Try noticing which part comes in.
For me, it’s an “I can do this—bulldoze through” part: tall stance, straight back, social smile. I can manage for a while.
What do you do? Guard dog? SWAT team? Walk out? Judge? “Look at me” performer? Get busy like a steam train? Social masking?
Notice the box: what are you doing somatically—breath, movement, posture? How do you engage with others—and they with you? This may work for a time, but if you can’t return to social engagement…

2) Hypo-arousal

When the above stops working or becomes intolerable, the system can head down to dorsal: collapse, flop, dissociate.
For me: sit somewhere quiet, disengage, get food/drink, collapse a bit, scroll, numb out—blank.

Again, notice the box: how does your body feel—posture, breath, resonance, movement? What about touch?

3) Returning to social engagement

Now shake it off or simply remember you’re here with us.

Good news: we have neuroplasticity. With Self energy and care we can begin to flow again. To get back to social engagement you often reverse through a little sympathetic before settling into ventral vagal.

In the moment:
PAUSE. Breathe. Feel your feet and the air on your skin.
How am I relating to myself and others?
Is there a movement that wants to happen, or touch (imagined or real)?
We can also work in sessions with these body sensations, chronic holding patterns, and interrupted movements.

“The feral animal of our body, startled by the light, may scurry back to hide in the dark corners. The touch, the nourishment, the movement that our body craves may be buried under history of neglect and trauma. We may feel our body has betrayed us. We may have internalised an objective attitude toward our body. Our individual hurts and collective societal burdens lodged in our tissues await the light of our courage and compassion shining into the depths of our interiority, leading us to the essence of our being.”

How to do Somatic IFS

We do the same IFS, bringing body and breath into every step.

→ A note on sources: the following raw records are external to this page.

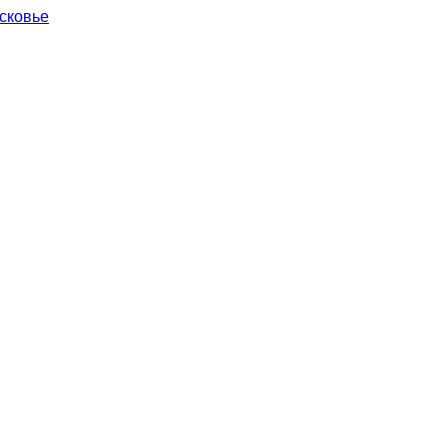
сковье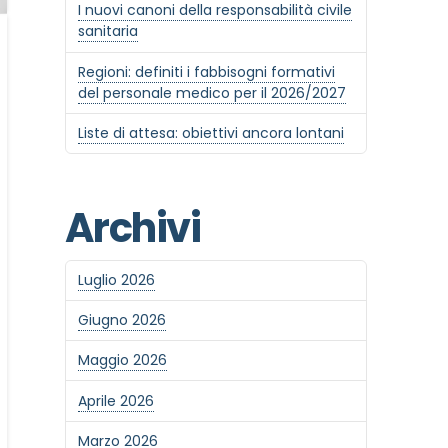
I nuovi canoni della responsabilità civile
sanitaria
Regioni: definiti i fabbisogni formativi
del personale medico per il 2026/2027
Liste di attesa: obiettivi ancora lontani
Archivi
Luglio 2026
Giugno 2026
Maggio 2026
Aprile 2026
Marzo 2026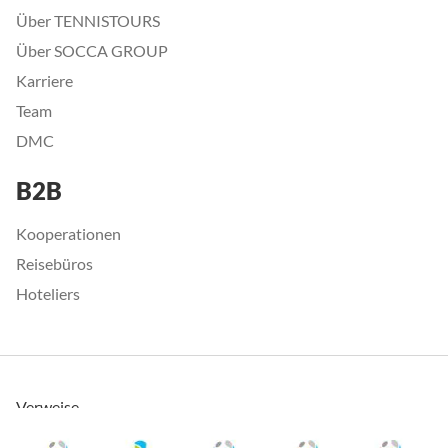
Über TENNISTOURS
Über SOCCA GROUP
Karriere
Team
DMC
B2B
Kooperationen
Reisebüros
Hoteliers
Verweise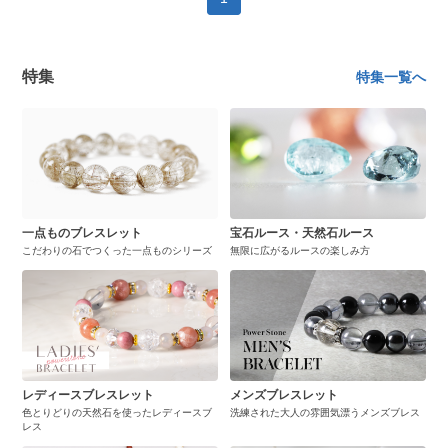
特集
特集一覧へ
一点ものブレスレット
宝石ルース・天然石ルース
こだわりの石でつくった一点ものシリーズ
無限に広がるルースの楽しみ方
レディースブレスレット
メンズブレスレット
色とりどりの天然石を使ったレディースブ
洗練された大人の雰囲気漂うメンズブレス
レス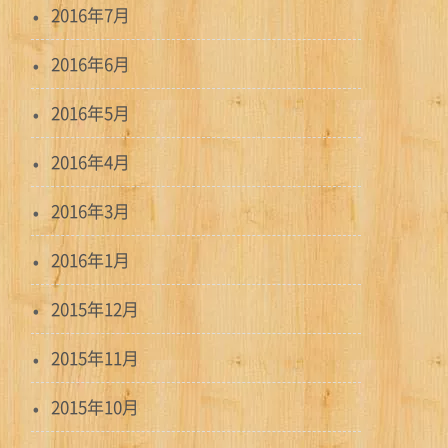
2016年7月
2016年6月
2016年5月
2016年4月
2016年3月
2016年1月
2015年12月
2015年11月
2015年10月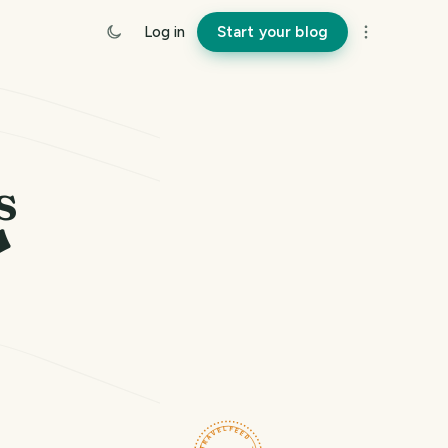
Log in
Start your blog
s
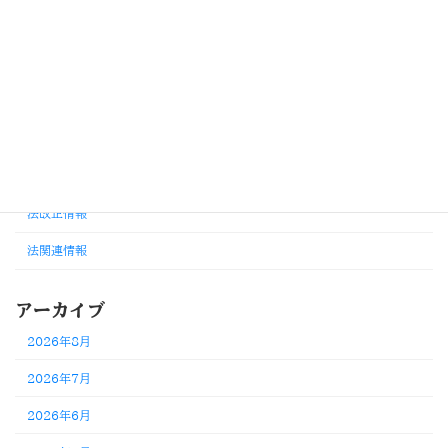
カテゴリー
お知らせ
その他改正・変更情報
労務判断・考え方
外国人雇用・在留資格
法改正情報
法関連情報
アーカイブ
2026年8月
2026年7月
2026年6月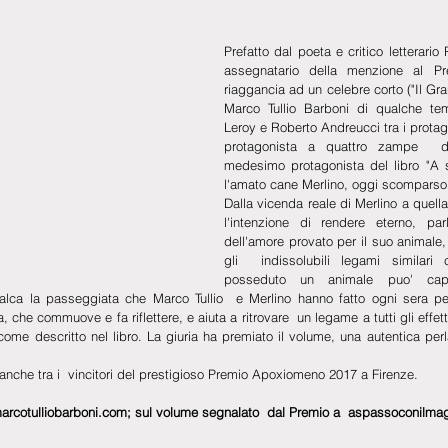
Prefatto dal poeta e critico letterario Pl
assegnatario della menzione al Pr
riaggancia ad un celebre corto ("Il Gra
Marco Tullio Barboni di qualche tem
Leroy e Roberto Andreucci tra i protago
protagonista a quattro zampe  del
medesimo protagonista del libro "A 
l'amato cane Merlino, oggi scomparso
Dalla vicenda reale di Merlino a quella 
l'intenzione di rendere eterno, par
dell'amore provato per il suo animale, 
gli  indissolubili legami similari
posseduto un animale puo' capir
calca la passeggiata che Marco Tullio  e Merlino hanno fatto ogni sera pe
che commuove e fa riflettere, e aiuta a ritrovare  un legame a tutti gli effet
me descritto nel libro. La giuria ha premiato il volume, una autentica perla l
 anche tra i  vincitori del prestigioso Premio Apoxiomeno 2017 a Firenze.
a  marcotulliobarboni.com; sul volume segnalato  dal Premio a  aspassoconilmag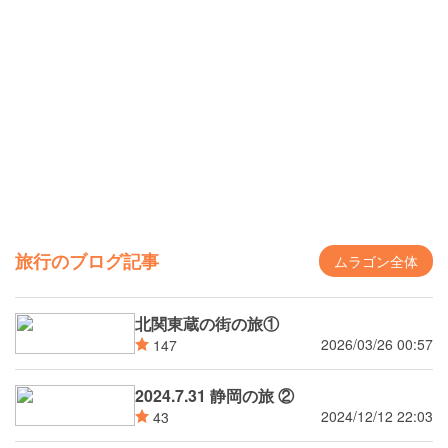
旅行のブログ記事
ムラゴン全体
北関東蔵の街の旅①
2026/03/26 00:57
147
2024.7.31 静岡の旅 ②
2024/12/12 22:03
43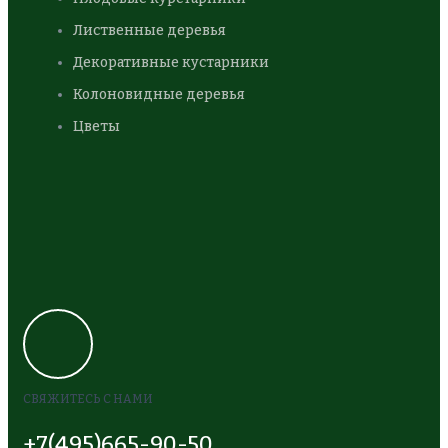
Лиственные деревья
Декоративные кустарники
Колоновидные деревья
Цветы
СВЯЖИТЕСЬ С НАМИ
+7(495)665-90-50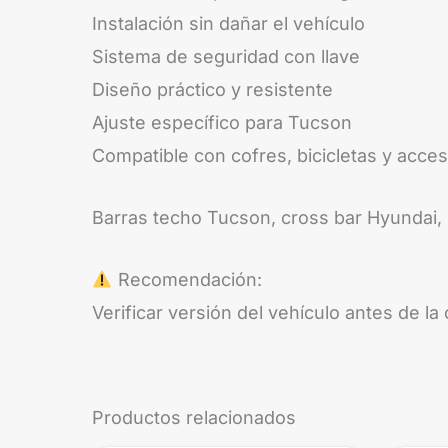
Instalación sin dañar el vehículo
Sistema de seguridad con llave
Diseño práctico y resistente
Ajuste específico para Tucson
Compatible con cofres, bicicletas y acces
Barras techo Tucson, cross bar Hyundai, 
Recomendación:
Verificar versión del vehículo antes de l
Productos relacionados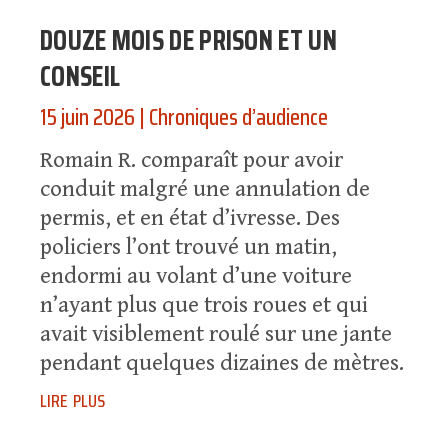
DOUZE MOIS DE PRISON ET UN
CONSEIL
15 juin 2026
|
Chroniques d’audience
Romain R. comparaît pour avoir
conduit malgré une annulation de
permis, et en état d’ivresse. Des
policiers l’ont trouvé un matin,
endormi au volant d’une voiture
n’ayant plus que trois roues et qui
avait visiblement roulé sur une jante
pendant quelques dizaines de mètres.
lire plus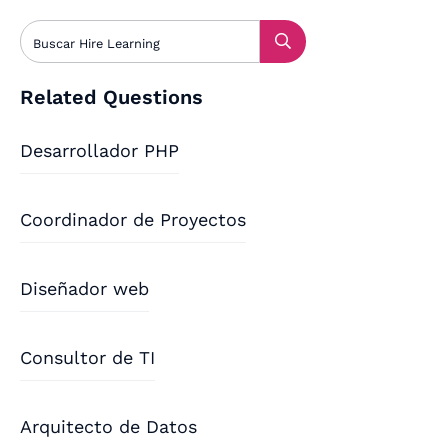
Related Questions
Desarrollador PHP
Coordinador de Proyectos
Diseñador web
Consultor de TI
Arquitecto de Datos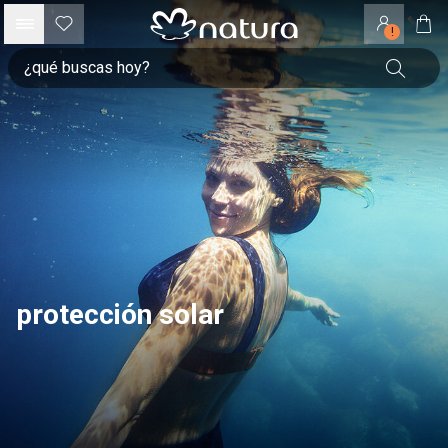
!
protección solar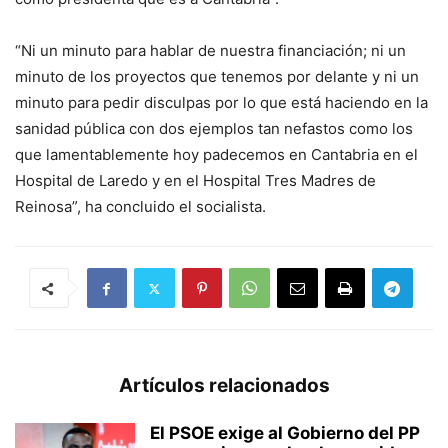
“Ni un minuto para hablar de nuestra financiación; ni un
minuto de los proyectos que tenemos por delante y ni un
minuto para pedir disculpas por lo que está haciendo en la
sanidad pública con dos ejemplos tan nefastos como los
que lamentablemente hoy padecemos en Cantabria en el
Hospital de Laredo y en el Hospital Tres Madres de
Reinosa”, ha concluido el socialista.
Artículos relacionados
El PSOE exige al Gobierno del PP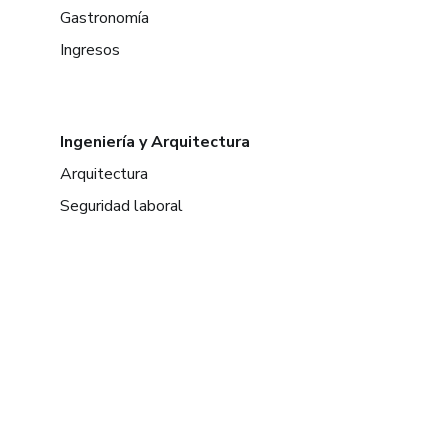
Gastronomía
Ingresos
Ingeniería y Arquitectura
Arquitectura
Seguridad laboral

Right now: is there a place in your body that could benefit from your compassionate, focused awareness?

Extra notes

These are the nuggets I found particularly helpful from Susan’s book. I encourage you to read the book and study further if this interests you.

How this maps to IFS

Managers
Often hyper-aroused from mini/major traumas. They inhibit body awareness; tense/brace/constrict; stay hypervigilant; hold rigid or diffuse boundaries; objectify, blame, or criticise the body.
Try: invite a familiar Manager to blend briefly (ask others to relax for a minute—you’ve got this).

Firefighters
Can be hyper or hypo: substances/self-harm to soothe or distract; or dissociation/numbing.
Try the same brief blend-and-observe (body, breath, relating, movement, touch).

Exiles
The feeling ones. (We won’t blend with them here.) Perhaps send warmth if it’s congruent. They often live in hypo (exiled), but can surge into hyper. They hold frozen body stories —and the chemicals released during trauma remaining in tissues/organs—leading to pain and, eventually, chronic illness.

Core assumptions

Somatic awareness (EARTH)

Reading the body story: being a body rather than having one.

Three sensory processes:

Sometimes focus on positive/neutral body sensations to anchor the present. Ask protectors for a 30–60 second trial, then debrief: Was overwhelm OK? Would you try a little longer?

Conscious breathing (AIR)

Conscious breathing activates the ventral vagus, easing sympathetic arousal; reduces blood pressure/cortisol/anxiety/depression; boosts immunity; supports embodied Self; re-establishes psychobiological regulation.

Radical resonance (WATER)

Relational right-brain/limbic interplay: mirror neurons, heart, gut, ventral vagus. Builds capacity for resonance and healthy relationships; allows the ANS to rewire and influence gene expression—rich, horizontal field of connection.

Movement (FIRE)

Free, expressive, empowered movement restores safe, trusting connection with self and others. Being witnessed engages the prefrontal cortex so sensations, beliefs, thoughts, images, and behaviours flow rather than stay stuck.

Helpful movement resources (developmental patterns)

Bring mindfulness to a habitual posture, a gesture of reaching/pushing away, or a stuck place. Might this be the beginning of a part’s story?